Molly Resnick, director and founder of
M.A.T.C.K.H. since its start in 1998 has been going around the country to
similar schools educating and showing students what Anti-semetic views
Arab children are being taught in their country and to "oppose groups
teaching bigotry, hatred, and murder of children."
The
organization contacts the schools and makes them aware of their efforts to
educate Jewish children on what's going on in Palestine and what their
program is trying to teach.
Resnick already has traveled to
schools in Pennsylvania, Michigan, and New Jersey and has approximatley
3,000 letters from all the schools she's visited.
These letters
written by students express feelings and their personal views.
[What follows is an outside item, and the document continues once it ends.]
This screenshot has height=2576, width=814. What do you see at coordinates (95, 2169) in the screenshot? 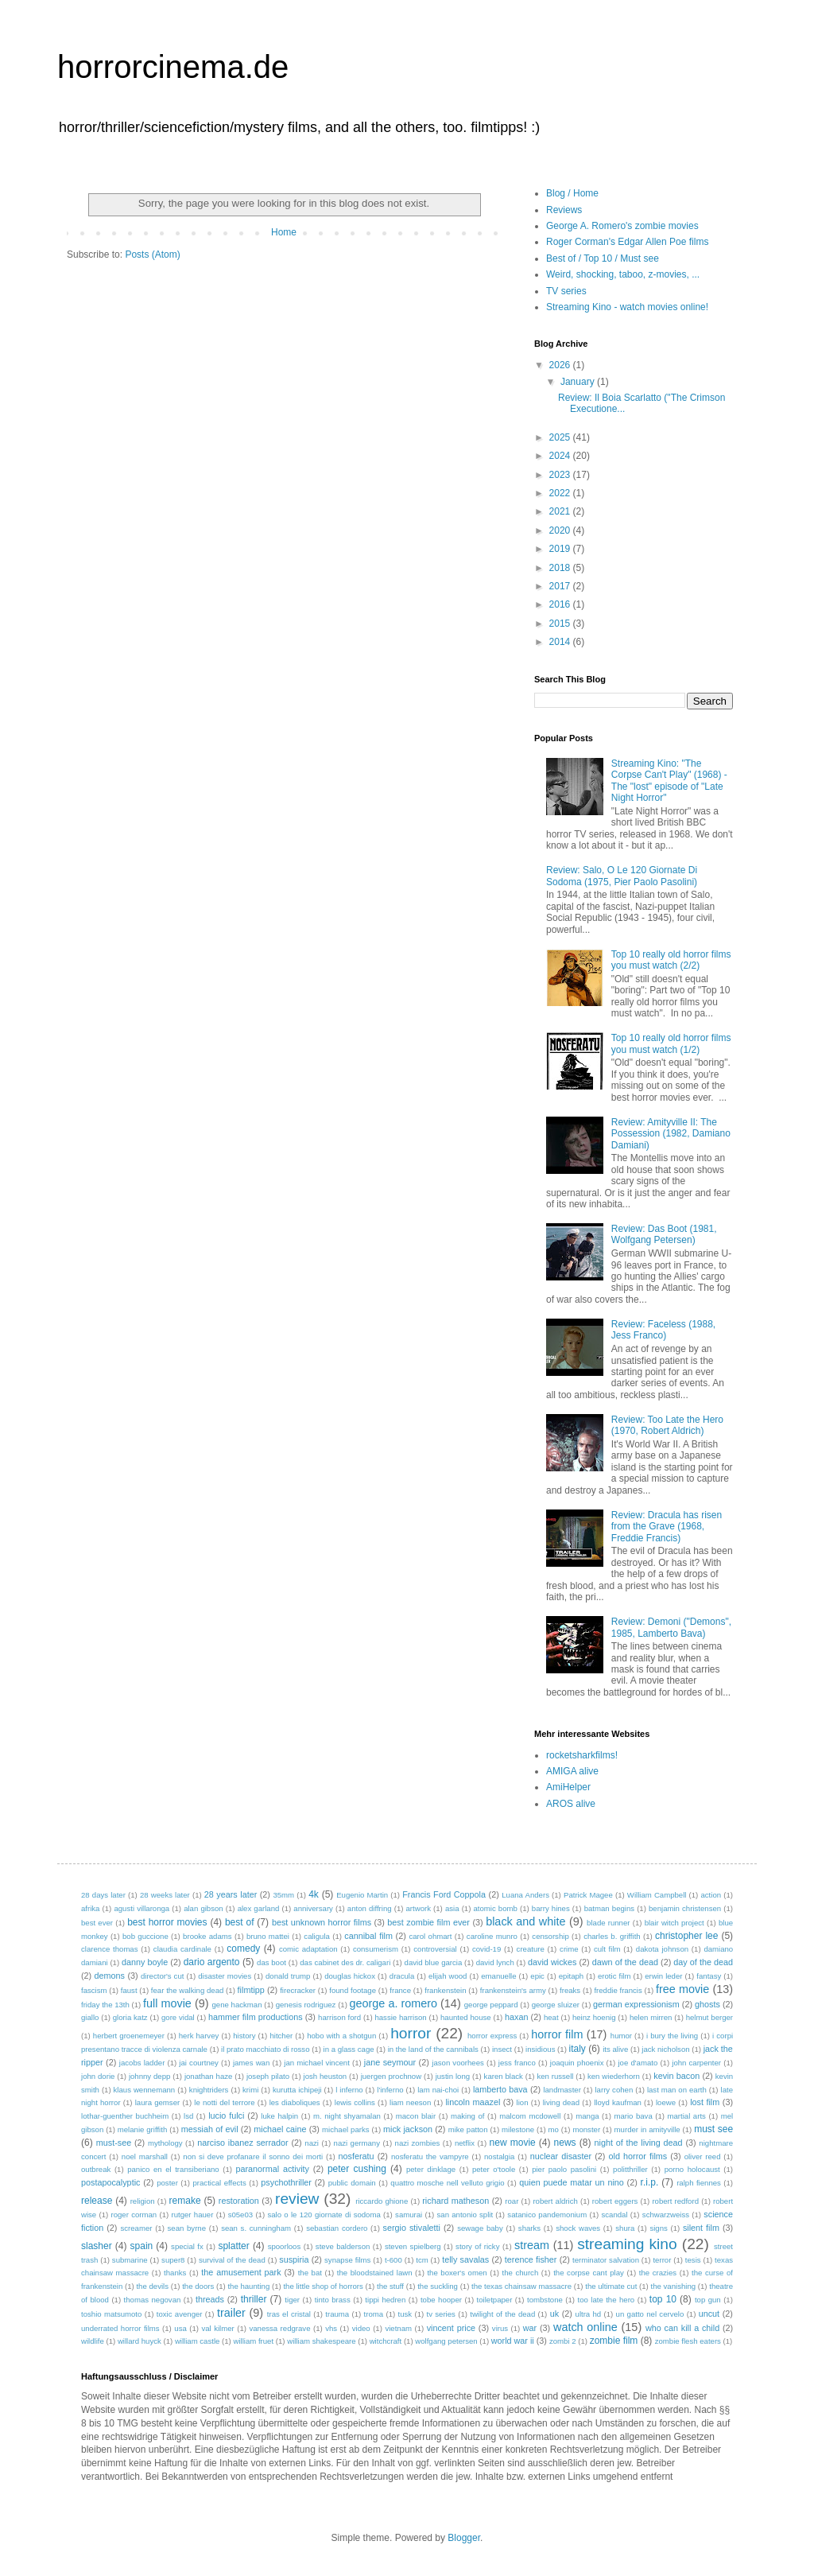
I see `outbreak` at bounding box center [95, 2169].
These
letters will be laminated made part of a quilt along with others that
schools have made across the country.
The quilts will be taken to
either the Palestinian delagation in the United Nations or to Washington
D.C. under the auspices of Congress.
Ms. Aliza Kadosh, assistant
principal of Judaic Studies at HAFTR, told News12.com, “We feel and
our students feel that there is a real chance in the Middle East. Letters
won’t really accomplish that but education will.” She added, “We want
Palestinian children to see us as human beings.”
Kadosh told
News12.com, “We are portrayed as evil in Palestinian schools. Our
main message is educating the younger generation to peace.”
M.A.T.C.K.H. has also traveled to the Hebrew Academy of Nassau
County in Uniondale where Resnick has spoken to nearly 600 middle and high
school students.
Both local schools have made quilts and will also
march with them in the Israeli Day Parade in Manhattan on Sunday, May
20, 2001.
Two of the letters written by the students, which were submitted to
News12.com (Long Island, NY).
Student letter #1
Why must your young
hearts be filled with so much hate for people who wish only to live in
peaceful coexistence? Why can’t a common love for the land help unite us?
True harmony can only exist once hatred no longer does. I don’t learn to
hate you. So don’t listen to people who tell you to hate me. There is no
reason why we can’t live in peace.
Student Letter #2
Dear Fellow:
I know that your
immediate surroundings may suggest otherwise, but I along with the Jewish
nation have no wish of seeing you or your people suffer for any religious
or political cause. I do not know you, but I respect you for being another
human being. I think it is only fair for you to see us as people with
visions of peace, not violent struggle.